EXERCISE GOAL:
Copy every line of the data that includes the string "Marcinelle".
=== LISTED RECORDS ===
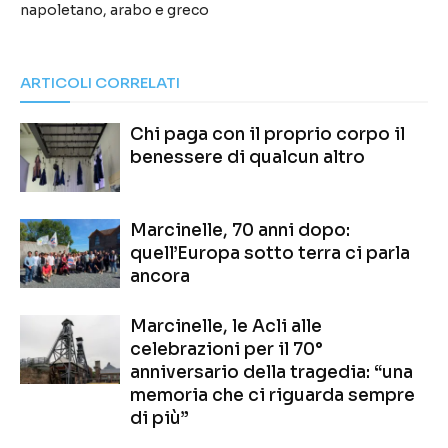
napoletano, arabo e greco
ARTICOLI CORRELATI
Chi paga con il proprio corpo il
benessere di qualcun altro
Marcinelle, 70 anni dopo:
quell’Europa sotto terra ci parla
ancora
Marcinelle, le Acli alle
celebrazioni per il 70°
anniversario della tragedia: “una
memoria che ci riguarda sempre
di più”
===
PROBLEM SOLUTION:
Marcinelle, 70 anni dopo:
Marcinelle, le Acli alle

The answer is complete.